Она бросилась на него как для борьбы, глаза ее обезумели от простора. В них он все более и более находил выражение молодой кобылицы. Она протянула ему губы, соленые от морской воды, покрасневшие от ветра.

"Как она счастлива", — думал он с ужасом. — "Как будет она в состоянии жить снова среди запаха бумаги, клея и масла и типографских чернил!"

Он пошел за ней в грот, где она смеялась, как русалка… Потом они, истомленные, остались на скале, между тем как волны окатывали их брызгами.

Наконец он заговорил:

— Моя маленькая Лали… время идет.

Ее подвижной взгляд блуждал по пустынному пейзажу, — это был взгляд ребенка, опьяненного настоящим, для которого судьба не имеет никакого образа… Она не видела, как развертывается тонкая нить времени, которая увлекает в бездну даже мудрецов, она не была отравлена будущим…

— Время идет? — спросила она. — Уже пора завтракать?

Пальцами голой ноги своей она перебирала морскую траву; она высунула тонкий язык лакомки; на завтрак подадут поджаренный шпик, яйца в сметане, картофель с маслом и сидр.

— Нет еще, — ответил он, и сердце его сжалось. Ему было страшно нарушить это радостное блаженство. — Я говорю о днях, Лали, а не о часах… Наше путешествие приходит к концу.

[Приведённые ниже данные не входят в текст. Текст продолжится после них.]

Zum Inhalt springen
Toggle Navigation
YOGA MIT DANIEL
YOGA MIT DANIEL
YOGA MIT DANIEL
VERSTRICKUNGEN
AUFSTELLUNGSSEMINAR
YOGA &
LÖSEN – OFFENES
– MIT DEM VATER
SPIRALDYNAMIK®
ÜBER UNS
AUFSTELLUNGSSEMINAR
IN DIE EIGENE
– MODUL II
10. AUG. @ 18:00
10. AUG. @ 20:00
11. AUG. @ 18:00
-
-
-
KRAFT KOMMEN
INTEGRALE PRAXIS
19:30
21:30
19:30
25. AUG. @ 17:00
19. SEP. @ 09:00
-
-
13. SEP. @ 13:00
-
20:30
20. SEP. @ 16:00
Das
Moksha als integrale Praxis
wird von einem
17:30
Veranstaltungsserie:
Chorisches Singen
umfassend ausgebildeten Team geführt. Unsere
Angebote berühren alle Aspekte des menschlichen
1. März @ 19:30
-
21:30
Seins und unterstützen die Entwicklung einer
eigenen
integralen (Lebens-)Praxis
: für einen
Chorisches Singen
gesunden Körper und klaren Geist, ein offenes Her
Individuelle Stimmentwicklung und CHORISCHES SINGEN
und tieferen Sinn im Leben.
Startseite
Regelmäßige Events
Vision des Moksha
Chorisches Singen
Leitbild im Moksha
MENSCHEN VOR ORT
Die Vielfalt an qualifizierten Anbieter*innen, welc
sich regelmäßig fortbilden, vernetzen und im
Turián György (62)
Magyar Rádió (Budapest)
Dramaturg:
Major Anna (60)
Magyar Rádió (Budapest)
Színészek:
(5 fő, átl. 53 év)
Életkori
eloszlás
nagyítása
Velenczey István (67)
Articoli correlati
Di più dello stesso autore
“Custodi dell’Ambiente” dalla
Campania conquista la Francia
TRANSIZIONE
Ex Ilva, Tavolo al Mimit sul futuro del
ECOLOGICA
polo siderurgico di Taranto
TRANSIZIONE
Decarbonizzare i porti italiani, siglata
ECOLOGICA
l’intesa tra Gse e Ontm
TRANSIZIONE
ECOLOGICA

Она поднялась одним прыжком. Перед ее глазами встала мастерская, она услыхала стук плоских прессов, ворчание большой ротационной машины; в спертом воздухе склоненные брошюровщицы собирали, сшивали листы. Она повторяла со страхом:

— Значит все кончено? все кончено?

Она протянула руки к простору… Счастье было там, — неуловимый гость, которым она, однакоже, овладела. Оно останется на волнах и на берегу… Она понимала, что это неизбежно.

Франсуа страдал, видя, как внезапно потускнело ее лицо, наполовину погасли большие глаза, побледнели уши. Но он знал также, что нельзя вернуть сказанных слов. Она снесла их удар. Если бы он взял их обратно, пришлось бы затем их повторить, и это было бы более жестоко.

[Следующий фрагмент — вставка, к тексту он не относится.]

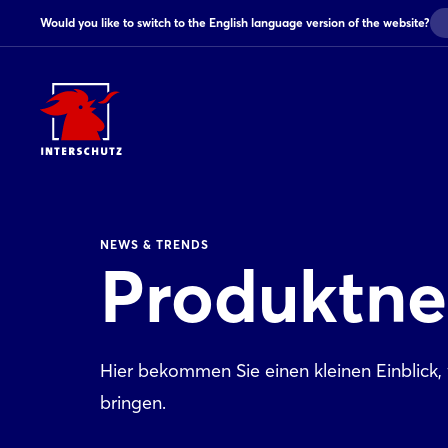
Would you like to switch to the English language version of the website?
NEWS & TRENDS
Produktne
Hier bekommen Sie einen kleinen Einblick
bringen.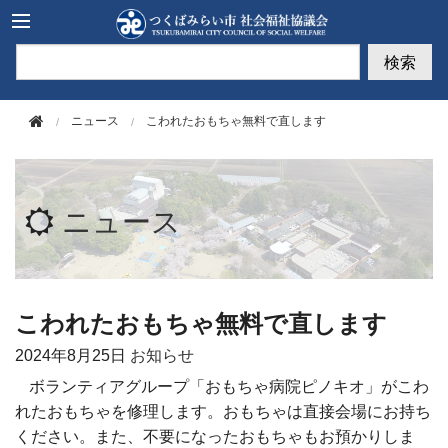
このページの本文へ移動
検索
ニュース
こわれたおもちゃ無料で直します
ニュース
こわれたおもちゃ無料で直します
2024年
8月25日
お知らせ
ボランティアグループ「おもちゃ病院ピノキオ」がこわ
れたおもちゃを修理します。おもちゃは直接会場にお持ち
ください。また、不要になったおもちゃもお預かりしま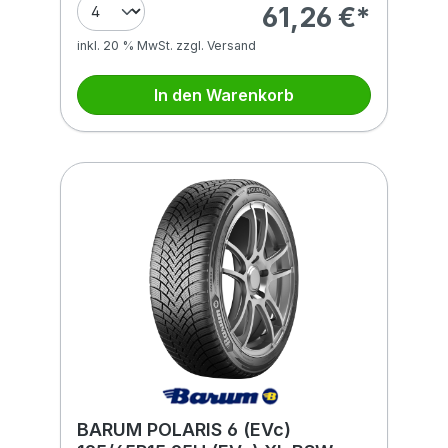
61,26 €*
inkl. 20 % MwSt. zzgl. Versand
In den Warenkorb
BARUM POLARIS 6 (EVc)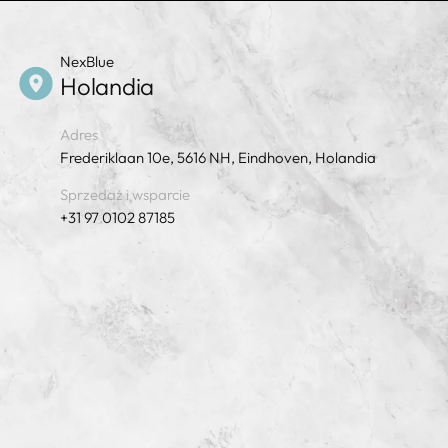
NexBlue
Holandia
Adres
Frederiklaan 10e, 5616 NH, Eindhoven, Holandia
Sprzedaż i wsparcie
+31 97 0102 87185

— Послушай, — начал он глухим голосом… — Мне тоже грустно уезжать отсюда, но мы не можем жить морем, дорогая малютка… Мы не чайки.

Слова Ружмона подействовали, как ураган, словно ничто не могло остановить того, что они возвещали. Потрясенная горем девушка смирилась, как загнанный охотниками и собаками зверь. Но к горести ее примешивалась еще и другая скорбь, буравящая и сверлящая.

— Разве мы не увидимся? — простонала она. — Я знаю, что ты ничего не обещал… что я сама захотела… ты покинешь меня, когда захочешь… Но только не сейчас… нам было так хорошо вместе.

— Моя маленькая Лали, я еще люблю тебя.

Он сам себя не понимал. Образ Христины вырастал, он заслонял собою всё. И, однако, подле молодого задыхающегося от волнения создания, он чувствовал себя изнемогающим от жалости к нему.

Она бросилась к нему, рыдая от любви; она ухватилась за его шею, как утопающий хватается за плывущее дерево.

— Не думай, что я цепляюсь за тебя… Если бы только ты не захотел, мой дорогой, я ушла бы… я плакала бы в уголке. Ты можешь быть уверен, что я не стала бы тебе надоедать.

— Я знаю, — сказал он, — нет никого мужественнее тебя.

При мысли, что она сильнее и вернее, чем самые честные из мужчин, он чувствовал к ней уважение. Может быть, ему следовало бы ее полюбить? Но любовь — самая странная вещь из всего того странного, что происходит в нас.

И затем, все-таки, несходство было слишком велико. Между ними не было ничего общего, ничего, что могло бы их соединить для долгой совместной жизни. И, прижимая ее к груди, он мечтал:

"Она сама оторвется от меня… Немножко терпения, Франсуа Ружмон, это еще не та бедная девушка, которую ты заставишь страдать".